Cependant, sa manière « prêcheuse » œuvrer et ses « déclarations parfois imprudentes et éloignées du respect du droit strict » lui valent aussi des critiques, comme l’a rapporté le quotidien belge. Se considérant comme victime de pressions injustes, il abandonne la cause des parents de Julie et de Mélissa en mars 1998.
Accusé de possession de matériel pédopornographique
Dix ans après, on parle encore de lui, mais cette fois pour de sombres raisons. Dans une enquête internationale appelée « Koala », on identifie les propriétaires de machines contenant des images pédopornographiques. Le nom de Victor Hissel est sur cette liste. Le 18 février 2008, la police perquisitionne son domicile. Il est accusé de détention de matériel pédopornographique et l’Lopinion publique le désavoue.
Pendant son interrogatoire, Hissel admet les faits. Il affirme avoir été victime d’abus commis par un proche pendant son enfance et invoque des problèmes personnels et de santé pour se justifier. L’enquête dévoile qu’il a consulté plus de 7 500 images pédopornographiques entre 2005 et 2008. Il est traduit en justice.
Bien qu’il n’ait pas nié les faits, il estime ne pas avoir enfreint la législation. Il se justifie en disant qu’il a « simplement » regardé le contenu des sites. En effet, la loi belge de l’époque, datant d’avant la démocratisation d’internet, ne punit que l’impression ou le téléchargement d’images, mais pas leur visionnement.
Attaqué par son fils
Le 9 avril 2009, à l’âge de 53 ans, Hissel échappe de peu à la mort. Son propre fils, Romain, a tenté de le tuer en lui assénant cinq coups de couteaux.

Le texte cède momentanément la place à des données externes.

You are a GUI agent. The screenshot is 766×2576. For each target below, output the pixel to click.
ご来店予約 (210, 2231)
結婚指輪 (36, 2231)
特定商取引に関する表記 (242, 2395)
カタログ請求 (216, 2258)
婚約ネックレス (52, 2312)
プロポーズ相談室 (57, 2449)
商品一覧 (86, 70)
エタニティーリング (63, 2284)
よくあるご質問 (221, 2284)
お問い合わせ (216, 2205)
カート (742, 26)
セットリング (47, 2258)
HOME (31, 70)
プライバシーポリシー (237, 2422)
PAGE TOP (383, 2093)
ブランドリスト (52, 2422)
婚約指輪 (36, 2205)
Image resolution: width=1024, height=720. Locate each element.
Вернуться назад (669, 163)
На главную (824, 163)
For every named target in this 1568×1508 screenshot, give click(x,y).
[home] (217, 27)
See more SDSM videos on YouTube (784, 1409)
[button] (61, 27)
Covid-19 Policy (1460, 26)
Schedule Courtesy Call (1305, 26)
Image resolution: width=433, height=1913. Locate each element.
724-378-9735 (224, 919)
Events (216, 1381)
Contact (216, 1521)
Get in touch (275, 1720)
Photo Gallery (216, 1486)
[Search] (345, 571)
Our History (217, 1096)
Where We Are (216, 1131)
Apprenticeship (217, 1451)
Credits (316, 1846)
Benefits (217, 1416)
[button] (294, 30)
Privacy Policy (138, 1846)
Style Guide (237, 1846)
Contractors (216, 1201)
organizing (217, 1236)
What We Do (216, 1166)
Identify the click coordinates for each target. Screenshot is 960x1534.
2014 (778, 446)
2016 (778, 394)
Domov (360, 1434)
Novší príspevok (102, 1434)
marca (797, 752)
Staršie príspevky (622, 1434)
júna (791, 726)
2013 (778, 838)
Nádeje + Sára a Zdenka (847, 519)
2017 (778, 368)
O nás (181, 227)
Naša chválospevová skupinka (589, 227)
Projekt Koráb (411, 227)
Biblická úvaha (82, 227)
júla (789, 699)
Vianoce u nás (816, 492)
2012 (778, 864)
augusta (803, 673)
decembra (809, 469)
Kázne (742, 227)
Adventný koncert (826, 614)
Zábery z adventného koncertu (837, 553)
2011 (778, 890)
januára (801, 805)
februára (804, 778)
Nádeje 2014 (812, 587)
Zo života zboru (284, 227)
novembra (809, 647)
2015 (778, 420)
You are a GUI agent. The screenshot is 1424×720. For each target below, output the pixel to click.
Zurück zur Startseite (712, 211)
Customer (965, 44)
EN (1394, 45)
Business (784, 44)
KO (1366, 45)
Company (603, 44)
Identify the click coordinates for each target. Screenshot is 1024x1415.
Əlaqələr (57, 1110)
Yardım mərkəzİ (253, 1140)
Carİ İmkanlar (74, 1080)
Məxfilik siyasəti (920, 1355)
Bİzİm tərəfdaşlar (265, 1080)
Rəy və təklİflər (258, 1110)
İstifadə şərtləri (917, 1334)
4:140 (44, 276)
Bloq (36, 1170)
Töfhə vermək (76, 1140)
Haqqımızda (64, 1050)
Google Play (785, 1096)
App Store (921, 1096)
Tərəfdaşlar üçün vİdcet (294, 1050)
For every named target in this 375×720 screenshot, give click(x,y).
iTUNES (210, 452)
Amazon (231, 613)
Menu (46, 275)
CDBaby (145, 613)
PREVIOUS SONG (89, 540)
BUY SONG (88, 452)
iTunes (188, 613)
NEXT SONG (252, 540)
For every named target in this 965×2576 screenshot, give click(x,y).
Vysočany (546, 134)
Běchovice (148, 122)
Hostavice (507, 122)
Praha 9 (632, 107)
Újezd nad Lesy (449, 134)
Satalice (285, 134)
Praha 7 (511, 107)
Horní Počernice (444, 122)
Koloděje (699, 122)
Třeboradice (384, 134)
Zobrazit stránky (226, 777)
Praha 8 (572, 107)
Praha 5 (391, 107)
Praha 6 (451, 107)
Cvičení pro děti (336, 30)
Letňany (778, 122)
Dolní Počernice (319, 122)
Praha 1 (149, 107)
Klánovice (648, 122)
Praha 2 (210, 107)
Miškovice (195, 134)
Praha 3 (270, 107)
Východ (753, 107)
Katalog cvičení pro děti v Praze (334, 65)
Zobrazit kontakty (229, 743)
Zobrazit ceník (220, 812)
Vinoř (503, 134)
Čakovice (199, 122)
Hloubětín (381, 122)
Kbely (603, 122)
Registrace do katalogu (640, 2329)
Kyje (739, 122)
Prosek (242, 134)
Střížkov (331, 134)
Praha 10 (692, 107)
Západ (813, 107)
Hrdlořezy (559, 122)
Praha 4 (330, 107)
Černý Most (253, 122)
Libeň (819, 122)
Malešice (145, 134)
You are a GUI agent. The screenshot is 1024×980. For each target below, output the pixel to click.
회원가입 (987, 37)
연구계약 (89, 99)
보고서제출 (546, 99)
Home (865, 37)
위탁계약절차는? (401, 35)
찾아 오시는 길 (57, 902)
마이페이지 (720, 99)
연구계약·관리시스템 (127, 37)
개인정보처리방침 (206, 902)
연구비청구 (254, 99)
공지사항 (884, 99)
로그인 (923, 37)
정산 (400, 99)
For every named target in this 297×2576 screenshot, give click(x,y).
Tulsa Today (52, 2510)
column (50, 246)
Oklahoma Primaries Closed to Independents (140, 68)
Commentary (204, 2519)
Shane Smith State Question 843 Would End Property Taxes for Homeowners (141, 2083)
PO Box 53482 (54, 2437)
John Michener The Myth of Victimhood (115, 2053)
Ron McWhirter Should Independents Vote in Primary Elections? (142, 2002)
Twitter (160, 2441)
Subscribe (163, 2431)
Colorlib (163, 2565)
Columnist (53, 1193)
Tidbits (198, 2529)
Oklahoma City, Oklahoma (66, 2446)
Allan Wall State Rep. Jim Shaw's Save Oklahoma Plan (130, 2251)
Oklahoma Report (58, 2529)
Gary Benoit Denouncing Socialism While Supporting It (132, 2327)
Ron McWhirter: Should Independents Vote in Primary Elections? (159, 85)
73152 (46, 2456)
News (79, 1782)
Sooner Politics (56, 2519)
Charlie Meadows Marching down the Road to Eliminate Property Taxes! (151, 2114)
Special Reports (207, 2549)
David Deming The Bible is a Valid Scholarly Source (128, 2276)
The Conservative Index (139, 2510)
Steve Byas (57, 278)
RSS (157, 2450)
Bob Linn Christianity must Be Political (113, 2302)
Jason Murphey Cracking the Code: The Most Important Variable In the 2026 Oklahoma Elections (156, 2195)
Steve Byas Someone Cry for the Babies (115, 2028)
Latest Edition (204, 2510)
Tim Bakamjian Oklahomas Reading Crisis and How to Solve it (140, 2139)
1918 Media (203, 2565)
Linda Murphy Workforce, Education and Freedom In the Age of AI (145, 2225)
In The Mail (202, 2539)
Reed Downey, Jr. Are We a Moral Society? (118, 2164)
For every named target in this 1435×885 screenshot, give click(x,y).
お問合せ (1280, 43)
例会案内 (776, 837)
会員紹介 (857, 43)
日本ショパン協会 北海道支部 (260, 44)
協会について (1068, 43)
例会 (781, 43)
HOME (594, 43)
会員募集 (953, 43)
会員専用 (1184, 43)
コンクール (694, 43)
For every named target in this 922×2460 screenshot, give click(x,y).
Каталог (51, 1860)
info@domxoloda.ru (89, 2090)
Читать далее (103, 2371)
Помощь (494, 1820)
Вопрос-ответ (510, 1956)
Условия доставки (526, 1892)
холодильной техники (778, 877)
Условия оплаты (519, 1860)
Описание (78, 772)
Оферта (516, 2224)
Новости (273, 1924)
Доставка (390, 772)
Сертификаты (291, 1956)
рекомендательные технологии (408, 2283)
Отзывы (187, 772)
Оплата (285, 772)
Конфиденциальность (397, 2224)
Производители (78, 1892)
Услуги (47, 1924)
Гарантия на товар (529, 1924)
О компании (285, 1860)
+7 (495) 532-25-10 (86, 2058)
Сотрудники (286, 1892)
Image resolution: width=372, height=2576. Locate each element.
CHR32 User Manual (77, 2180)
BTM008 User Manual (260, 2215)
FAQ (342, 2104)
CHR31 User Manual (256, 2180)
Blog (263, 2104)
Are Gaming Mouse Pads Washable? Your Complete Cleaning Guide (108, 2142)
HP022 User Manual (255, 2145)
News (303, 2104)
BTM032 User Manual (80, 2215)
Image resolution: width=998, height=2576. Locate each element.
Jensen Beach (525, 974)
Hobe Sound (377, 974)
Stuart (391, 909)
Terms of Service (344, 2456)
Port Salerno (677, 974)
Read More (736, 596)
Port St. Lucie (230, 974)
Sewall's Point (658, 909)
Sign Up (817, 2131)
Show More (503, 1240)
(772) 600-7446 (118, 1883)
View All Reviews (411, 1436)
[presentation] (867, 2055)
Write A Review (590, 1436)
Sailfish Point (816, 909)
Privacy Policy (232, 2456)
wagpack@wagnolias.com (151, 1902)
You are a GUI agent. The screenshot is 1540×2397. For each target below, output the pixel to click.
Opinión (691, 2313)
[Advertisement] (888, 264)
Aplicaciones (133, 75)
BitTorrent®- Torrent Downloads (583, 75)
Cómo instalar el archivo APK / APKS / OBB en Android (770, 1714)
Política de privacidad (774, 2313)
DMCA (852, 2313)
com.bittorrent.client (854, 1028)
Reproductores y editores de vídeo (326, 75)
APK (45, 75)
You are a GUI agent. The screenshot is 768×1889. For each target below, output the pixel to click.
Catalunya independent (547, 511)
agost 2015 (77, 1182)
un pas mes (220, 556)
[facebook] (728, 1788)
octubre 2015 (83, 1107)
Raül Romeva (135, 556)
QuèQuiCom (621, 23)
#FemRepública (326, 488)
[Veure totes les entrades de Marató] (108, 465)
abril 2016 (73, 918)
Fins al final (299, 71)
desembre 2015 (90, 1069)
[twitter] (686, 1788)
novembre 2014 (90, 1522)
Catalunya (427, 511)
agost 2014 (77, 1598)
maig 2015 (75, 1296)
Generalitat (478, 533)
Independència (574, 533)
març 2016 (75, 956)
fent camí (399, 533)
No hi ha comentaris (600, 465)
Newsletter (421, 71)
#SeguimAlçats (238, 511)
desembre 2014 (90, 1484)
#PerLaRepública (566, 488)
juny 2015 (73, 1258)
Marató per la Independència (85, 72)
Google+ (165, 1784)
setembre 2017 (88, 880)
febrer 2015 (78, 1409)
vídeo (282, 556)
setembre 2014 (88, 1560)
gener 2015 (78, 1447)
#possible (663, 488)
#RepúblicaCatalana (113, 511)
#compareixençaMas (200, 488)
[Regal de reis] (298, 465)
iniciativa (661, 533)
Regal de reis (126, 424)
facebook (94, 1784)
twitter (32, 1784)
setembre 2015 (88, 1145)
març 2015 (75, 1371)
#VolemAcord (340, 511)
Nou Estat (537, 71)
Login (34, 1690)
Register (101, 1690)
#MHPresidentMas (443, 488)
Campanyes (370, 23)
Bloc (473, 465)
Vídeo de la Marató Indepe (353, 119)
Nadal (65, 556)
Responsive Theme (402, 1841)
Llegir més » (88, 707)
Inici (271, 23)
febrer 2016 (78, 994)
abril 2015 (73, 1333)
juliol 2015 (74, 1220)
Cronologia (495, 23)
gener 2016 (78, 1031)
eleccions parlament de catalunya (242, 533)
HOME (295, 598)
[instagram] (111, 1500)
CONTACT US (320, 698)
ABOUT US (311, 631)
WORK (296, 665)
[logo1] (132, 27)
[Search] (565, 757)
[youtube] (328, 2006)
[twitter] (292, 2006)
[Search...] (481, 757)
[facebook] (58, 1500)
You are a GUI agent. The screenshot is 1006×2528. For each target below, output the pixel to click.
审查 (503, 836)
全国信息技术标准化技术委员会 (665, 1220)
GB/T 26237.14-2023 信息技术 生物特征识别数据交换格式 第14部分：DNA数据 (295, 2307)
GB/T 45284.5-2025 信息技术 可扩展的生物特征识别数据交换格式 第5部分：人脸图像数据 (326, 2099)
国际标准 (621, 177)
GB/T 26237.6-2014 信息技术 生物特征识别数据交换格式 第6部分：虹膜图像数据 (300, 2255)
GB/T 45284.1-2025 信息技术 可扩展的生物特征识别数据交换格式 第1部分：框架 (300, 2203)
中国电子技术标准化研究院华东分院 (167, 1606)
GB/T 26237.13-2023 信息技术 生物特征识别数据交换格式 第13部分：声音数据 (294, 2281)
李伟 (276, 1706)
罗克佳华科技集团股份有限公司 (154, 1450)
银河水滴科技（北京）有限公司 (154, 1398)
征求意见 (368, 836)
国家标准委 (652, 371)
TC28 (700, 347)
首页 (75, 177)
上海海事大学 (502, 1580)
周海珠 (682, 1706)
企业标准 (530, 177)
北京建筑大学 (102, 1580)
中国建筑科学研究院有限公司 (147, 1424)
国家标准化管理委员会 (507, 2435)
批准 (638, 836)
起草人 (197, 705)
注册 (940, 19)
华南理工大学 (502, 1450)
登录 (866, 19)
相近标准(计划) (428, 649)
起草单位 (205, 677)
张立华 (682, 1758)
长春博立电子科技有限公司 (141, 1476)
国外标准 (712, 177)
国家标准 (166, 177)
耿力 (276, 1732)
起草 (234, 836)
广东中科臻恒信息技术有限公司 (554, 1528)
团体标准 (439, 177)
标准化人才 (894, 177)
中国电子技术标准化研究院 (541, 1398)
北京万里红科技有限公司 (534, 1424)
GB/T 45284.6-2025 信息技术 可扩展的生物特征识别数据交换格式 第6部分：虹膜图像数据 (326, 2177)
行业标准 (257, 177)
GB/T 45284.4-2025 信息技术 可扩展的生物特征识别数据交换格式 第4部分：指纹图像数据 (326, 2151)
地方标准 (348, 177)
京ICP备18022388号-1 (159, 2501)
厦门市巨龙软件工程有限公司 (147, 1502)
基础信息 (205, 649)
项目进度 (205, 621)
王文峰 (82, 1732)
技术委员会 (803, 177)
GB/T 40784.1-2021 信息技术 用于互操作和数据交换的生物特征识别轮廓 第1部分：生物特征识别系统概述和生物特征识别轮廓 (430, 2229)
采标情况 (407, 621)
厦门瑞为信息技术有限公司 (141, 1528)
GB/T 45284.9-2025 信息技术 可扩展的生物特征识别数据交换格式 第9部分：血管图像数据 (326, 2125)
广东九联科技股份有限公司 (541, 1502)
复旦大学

Le jeune homme de 20 ans reste muet au début du procès, mais il finit par mentionner les penchants pédocriminels de son père comme motif de son acte.
Le 4 mai 2011, Romain est jugé pour « tentative de parricide » devant le tribunal correctionnel de Liège. Les rapports médicaux indiquent qu’il était en état de démence passagère lorsqu’il a commis son acte. Les juges décident de l’acquitter, en vertu de l’article 71 du Code pénal belge.
Jugé coupable par sa profession
À l’inverse de son fils, Hissel a été jugé responsable de ses actes. Le 14 octobre 2010, il est condamné à 10 mois de prison ferme par le tribunal de Liège pour avoir détenu du matériel pédopornographique. En mai 2011, il est jugé en appel et cette fois, est condamné à 10 mois de prison avec une possibilité de sursis pendant cinq ans.
Malgré cela Hissel continue de contester la décision même après le rejet de son pourvoi en cassation. Il se tourne vers la Cour européenne des droits de l’homme, qui rejette également sa requête. C’est la fin de cette procédure judiciaire pour cet homme de 60 ans.
Une autre condamnation l’attend, cette fois d’ordre professionnel. Le barreau de Liège décide de le radier en 2012. Victor Hissel fait appel de cette décision. À Bruxelles, le conseil de discipline d’appel lui donne une seconde chance en transformant sa radiation en suspension d’un an, dont la moitié est avec sursis.